Note: Careless/unskilled tractor work on a steep side hill can quickly lead to a deadly roll-over! The live roots between the trails stabilize the slope so erosion is not a problem, but their sprouts must be cut back regularly.
Maintenance
Maintaining the cleared/treated land
If allowed, chaparral will grow back in a few years, negating the original effort. Clearing by chainsawing leaves the stumps in the ground. The fir will not sprout from the stump, but the brush, and bay laurel and oaks will re-sprout and continue to need cutting back every couple years or so. They will protect the slope from erosion. Alternately, painting stumps with an herbicide such as Roundup kills them.
For larger stumps if you or a contractor can get a stump grinder to the stumps they can be ground down to a bit below surface level and covered with dirt. A carbide chainsaw chain should be used if sawing at ground level or cutting out roots. Resproutings from roots of cut brush are best cut back at least every other year. Land cleared of roots can be converted to grassland, native or non-native. If planted at the beginning of the rainy season no watering is necessary.
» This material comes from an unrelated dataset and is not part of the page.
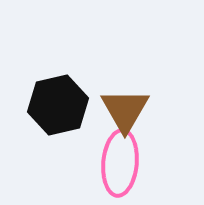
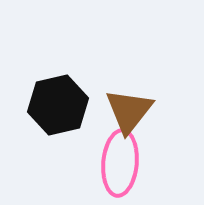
brown triangle: moved 4 px right, 1 px down; rotated 8 degrees clockwise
Non-native annual grasses will need string-line cutting or mowing a couple times a season depending on when you perform the cutting.If you cut the seed heads off prior to maturation, you can reduce their total cover and give those native grasses a hand in the competition game. Remember, grasses like purple needle grass can survive for many years but don’t do well next to non-native grasses. Our native grasses tend to stay green through the summer and typically don’t form continuous compact fuel beds and thus are considered less of a fire risk than annual non-native grasses.
Regulations
A couple of them
First, one is generally supposed to get a permit for taking out any tree over roughly a foot diameter at chest height, depending upon the county or city. Specifically, in Santa Clara County in the Skyline region you need a permit if your lot size is less than 3 acres, but the permit is presently free, and you are not allowed to take out more than 10% of the trees per year. If you live in a forest you may be required to take out some large trees to gain open space between tree canopies.
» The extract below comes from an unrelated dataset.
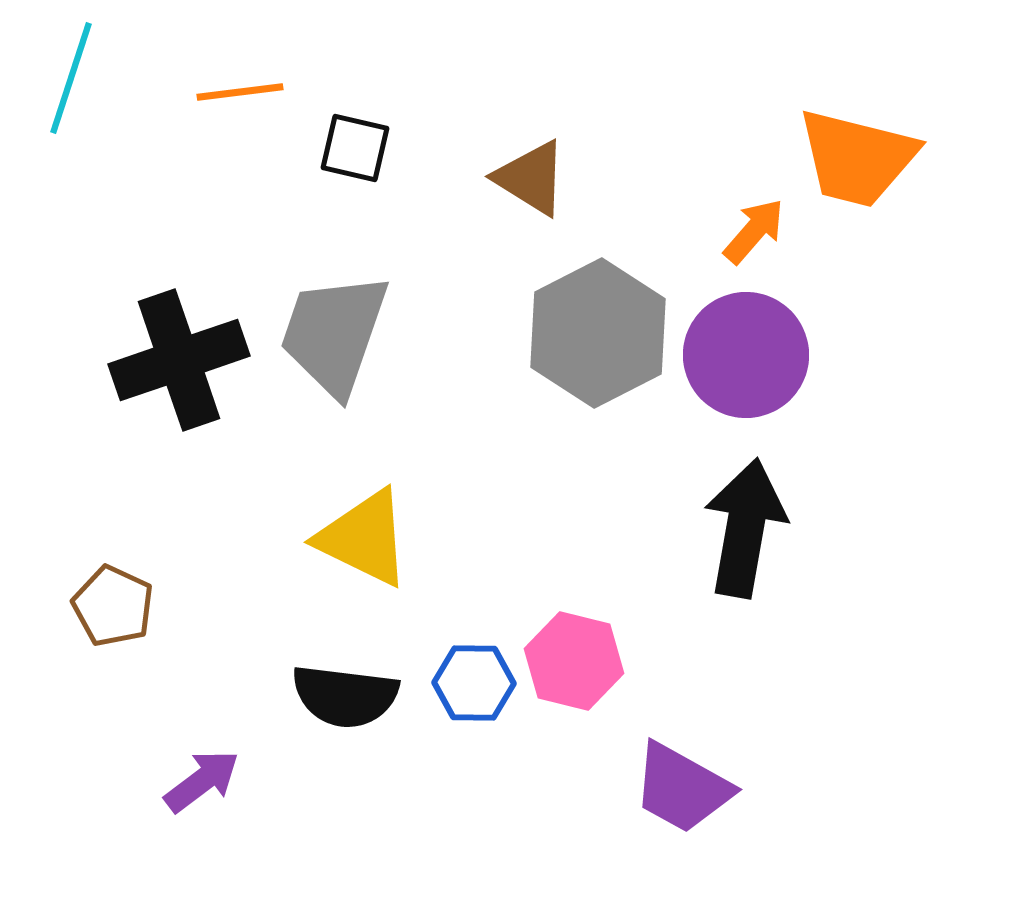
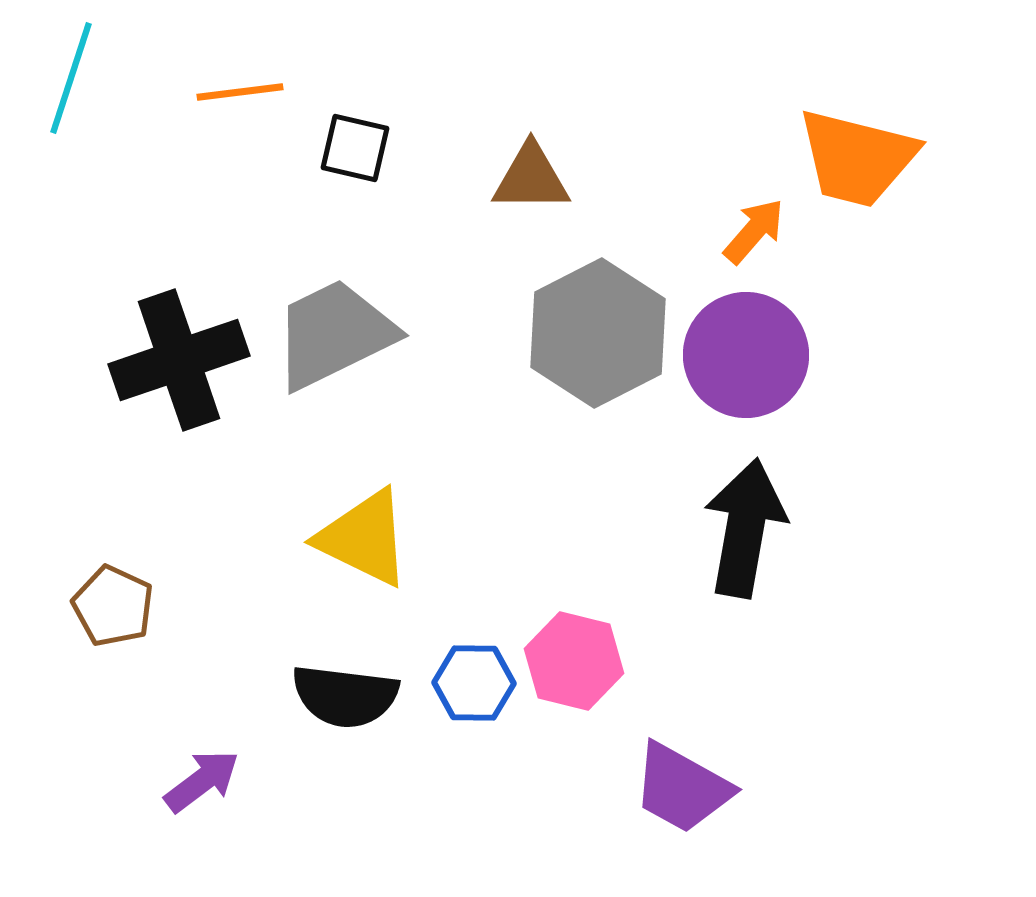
brown triangle: rotated 32 degrees counterclockwise
gray trapezoid: rotated 45 degrees clockwise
Can you sell those beautiful logs you may end up with to a sawmill? Probably not, unless they are redwood, as you need a logging permit. This is an expensive (about $7000 in Santa Clara County) and a lengthy process — check with your county or city. Also check with a small logging outfit on how much timber it takes to make it feasible for logging, and consider an outfit with a portable mill that is brought to the log.
Some Costs
The current rate for local ‘bulldozer’ tractor work is about $125/hour, and for a large masticator, $150/hour. A tree service contractor (so should be fully insured) with a large chipper (10 inch diameter or more capacity) with a good crew of two costs $150 to $200 an hour and will probably chip brush nicely piled along a driveway 4 ft. high, 10 ft. wide by 75 ft. long in about an hour. This might be cleared from 1/4th acre of light brush, small trees, and limbs, to 1/10th acre for dense chaparral. You can rent a 6 inch capacity chipper (typically 15 hp air cooled motor) from a local rental yard for about $175/day, but these really are slow, only for small jobs. A large chipper can be rented at about $200 if for more than one day. We hope to arrange for local contract chipping for about $100/hour for efficiently grouped jobs.
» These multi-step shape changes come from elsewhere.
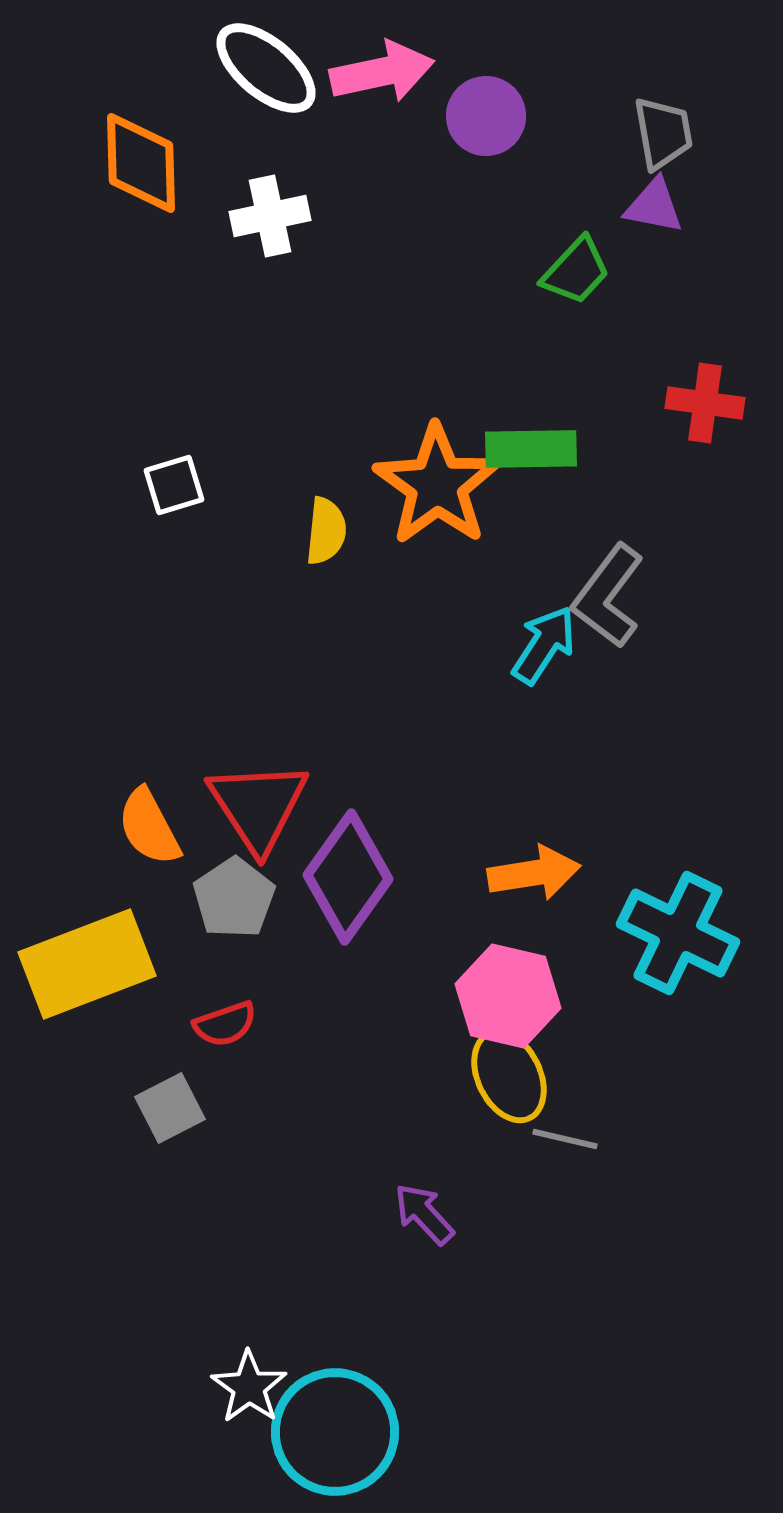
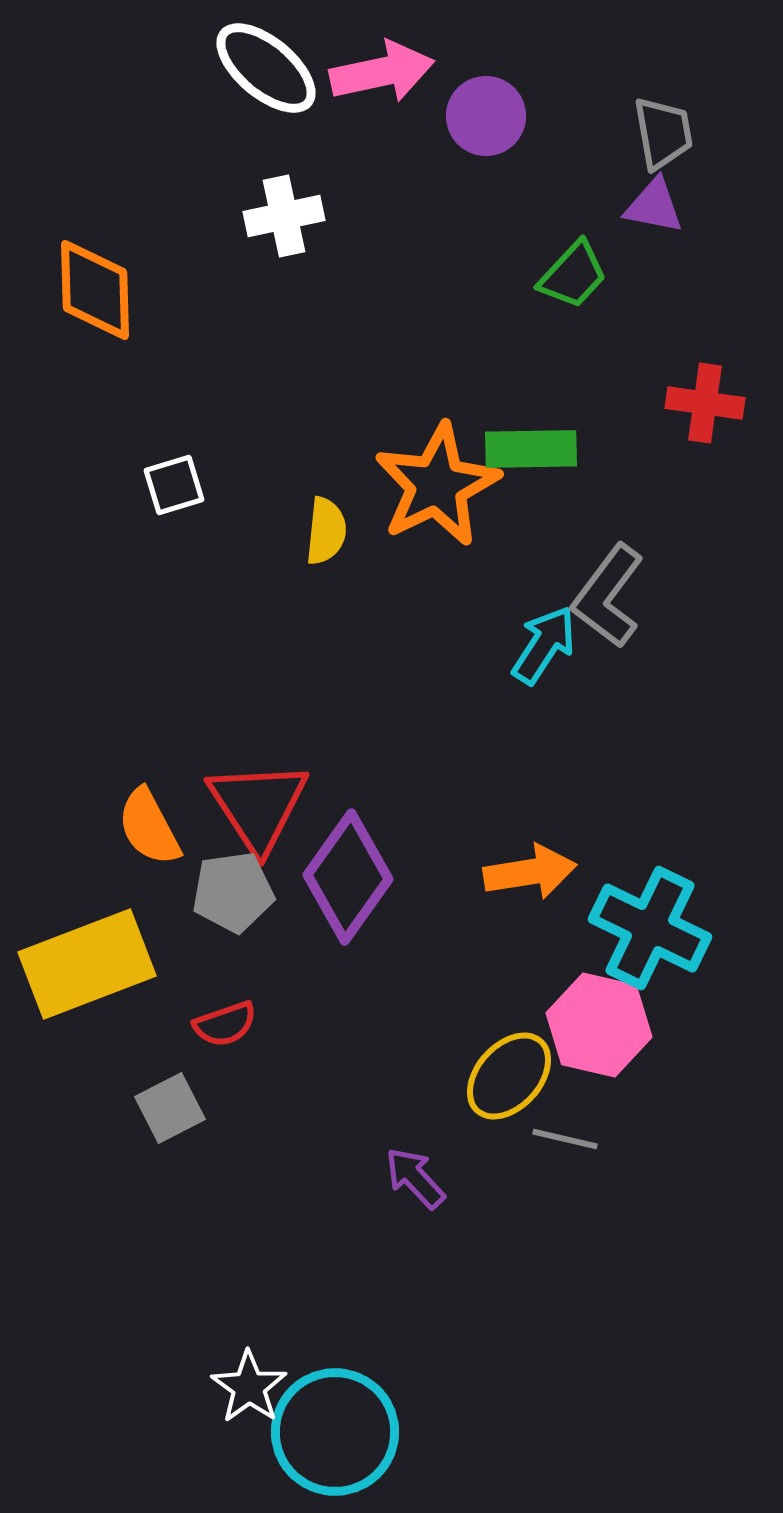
orange diamond: moved 46 px left, 127 px down
white cross: moved 14 px right
green trapezoid: moved 3 px left, 4 px down
orange star: rotated 10 degrees clockwise
orange arrow: moved 4 px left, 1 px up
gray pentagon: moved 1 px left, 6 px up; rotated 26 degrees clockwise
cyan cross: moved 28 px left, 5 px up
pink hexagon: moved 91 px right, 29 px down
yellow ellipse: rotated 68 degrees clockwise
purple arrow: moved 9 px left, 36 px up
If you, like many, are willing to rely on your homeowners insurance for workmen’s comp (homeowners insurers automatically pay into that fund) and liability (read your policy, talk to your agent, and have adequate liability insurance to cover your net worth!), it typically allows for up to 10 hours/week of house and yard help. Unskilled day labor runs $15 – $25/hour and usually works out well for unskilled labor tasks. A good tree person working on his own on the weekend can be found at about $70/hour.